Before Shakespeare becomes Shakespeare, he’s just Will: a restless young tutor who falls for Agnes Hathaway (Anne Hathaway in real life), a woman of the woods. Their attraction is immediate and together they build a life: first a daughter, then twins. One of them is a boy named Hamnet, played as the kind of child who seems destined to die in a devastating period drama. The film opens with a statement explaining that, at this point in the medieval language, the names Hamnet and Hamlet were equivalent and interchangeable. This fact is the foundation of Hamnet. What if Hamlet, one of Shakespeare's most legendary plays, was born in the grief of two parents forced to bury their child.

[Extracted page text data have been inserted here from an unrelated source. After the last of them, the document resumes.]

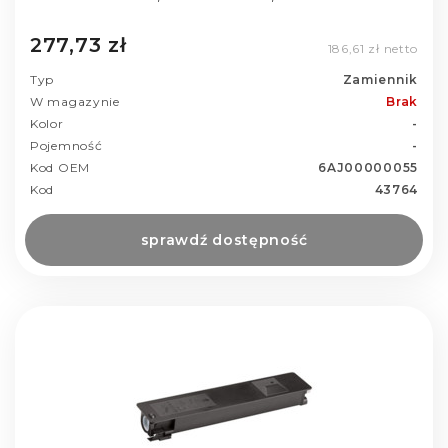
277,73 zł
186,61 zł netto
Typ
Zamiennik
W magazynie
Brak
Kolor
-
Pojemność
-
Kod OEM
6AJ00000055
Kod
43764
sprawdź dostępność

The plague arrives and, despite concern for Hamnet’s more sickly twin sister Judith, takes the life of Shakespeare’s only son while he is away in London. His death fractures everything. Jesse Buckley’s Agnes implodes with a kind of grief that feels almost supernatural in its intensity, as Paul Mescal’s Shakespeare folds inward with guilt.

From here, Hamnet becomes less about the facts of William Shakespeare’s life, and more about the violence of loss: the way it rearranges a household and hollows out a marriage.

In order to fully process Hamnet’s final act, we need to revisit Hamlet (briefly).

Hamlet is Shakespeare’s revenge tragedy about a prince who cannot stop thinking long enough to actually avenge his father. Prince Hamlet returns home to Denmark after the sudden death of his father, only to find his mother remarried to his uncle Claudius, who has seized the throne. The ghost of Hamlet’s father appears and reveals the truth: Claudius murdered him. The play becomes a study of mourning, madness, and the terrifying distance between wanting justice and achieving it. It is about a son navigating the weight of loss and the impossibility of repairing what has already been destroyed.

Historically, theatre scholars believe Shakespeare may have performed the role of the Ghost in early productions of Hamlet, as he does in Hamnet. In the film’s context this choice becomes deeply symbolic. The Ghost is the father whose death defines the story.

Years after Hamnet’s death, Agnes attends a performance of her husband’s new play, Hamlet. The famous Globe theatre is packed with people who treat the play like entertainment, to a grieving mother’s horror.

As the play unfolds, Agnes sees a version of her son brought back to life onstage. Her rage softens, and in what’s already being called one of the year’s most haunting endings, she reaches toward the actor playing her son. The audience around her mirrors the gesture. A grief that was once private becomes a collective, almost operatic act of communal resurrection.

Hamnet is not a Shakespeare biography, but a story about how unimaginable grief can— and perhaps did—become the seed of great art.